= Huaxu =

Chinese goddess and ruler

Huaxu (華胥 (Huáxū)) is a Chinese goddess and mother of the gods Nüwa and Fuxi.

==Legend==
According to legend, the creation god Pangu died after standing up, and his body turned into rivers, mountains, plants, animals, and everything else in the world, among which was a powerful being known as Huaxu. Huaxu suddenly became pregnant with twins Fuxi and Nüwa after stepping in a footprint left by the thunder god, Lei Shen. They are said to be creatures that have faces of human and bodies of snakes.

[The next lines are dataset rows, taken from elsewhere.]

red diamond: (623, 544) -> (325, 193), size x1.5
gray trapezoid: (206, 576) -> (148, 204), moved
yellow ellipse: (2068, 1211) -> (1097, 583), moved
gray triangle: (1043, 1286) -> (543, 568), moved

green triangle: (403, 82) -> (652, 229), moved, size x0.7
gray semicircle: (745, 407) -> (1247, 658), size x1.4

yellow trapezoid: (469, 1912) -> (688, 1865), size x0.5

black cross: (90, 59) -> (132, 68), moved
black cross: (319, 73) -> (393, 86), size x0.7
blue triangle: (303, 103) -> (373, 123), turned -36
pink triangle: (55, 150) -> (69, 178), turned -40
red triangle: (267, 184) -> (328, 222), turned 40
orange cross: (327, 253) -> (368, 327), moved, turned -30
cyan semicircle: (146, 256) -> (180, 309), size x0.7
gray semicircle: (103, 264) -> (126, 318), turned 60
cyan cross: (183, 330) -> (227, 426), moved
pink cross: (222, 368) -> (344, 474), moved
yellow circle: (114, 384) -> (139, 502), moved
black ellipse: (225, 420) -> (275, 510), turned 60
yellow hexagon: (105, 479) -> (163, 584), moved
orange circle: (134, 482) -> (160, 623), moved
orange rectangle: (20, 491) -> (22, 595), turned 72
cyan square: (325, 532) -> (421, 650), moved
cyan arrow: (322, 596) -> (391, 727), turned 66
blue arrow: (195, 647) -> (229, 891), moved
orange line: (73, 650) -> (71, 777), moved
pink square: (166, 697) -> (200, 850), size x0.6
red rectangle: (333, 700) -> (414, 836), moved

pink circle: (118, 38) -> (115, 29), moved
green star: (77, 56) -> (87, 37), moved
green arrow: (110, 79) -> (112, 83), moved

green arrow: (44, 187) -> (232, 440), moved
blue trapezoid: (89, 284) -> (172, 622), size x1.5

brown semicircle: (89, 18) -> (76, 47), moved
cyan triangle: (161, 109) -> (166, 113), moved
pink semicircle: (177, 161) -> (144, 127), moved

Legends of the later Yellow Emperor state that, during a period of fasting, the emperor dreamed of Huaxu's mythical kingdom, "beyond the reach of ship or chariot or any mortal foot...only the soul could travel so far." The residents of this heavenly place "rode space as though walking the solid earth, and slept on the air as though on their beds...mountains and valleys did not trip their feet, for they made only journeys of the spirit." This specific legend is from the second chapter of the taoist book Liezi, and the chengyu huaxuzhimeng(華胥之夢) originated from the legend.
==Mentions==
A number of Chinese and East Asian sources used the figure as a metaphor for the divine intervention or the Golden Age. In the chapter about King Jeongjo in the Veritable Records of the Joseon Dynasty, one of the officials uses the figure of Huaxu as a metaphor. Meng Yuanlao, a Northern Song dynasty writer, says in his prologue that he named his book "Dongjing Meng Hua Lu (東京夢華錄)" after the dream of Huaxu related to the aforementioned Yellow Emperor legend. The legend of the dream of Huaxu is also mentioned in the book Shijia Shipu (釋迦氏譜) by Tang Buddhist monk Daoxuan as cited in the Korean Buddhist compilation book Sŏkposangjŏl. Korean novelist Chae Man-sik used Hwaseo as his early pen name, named after the figure.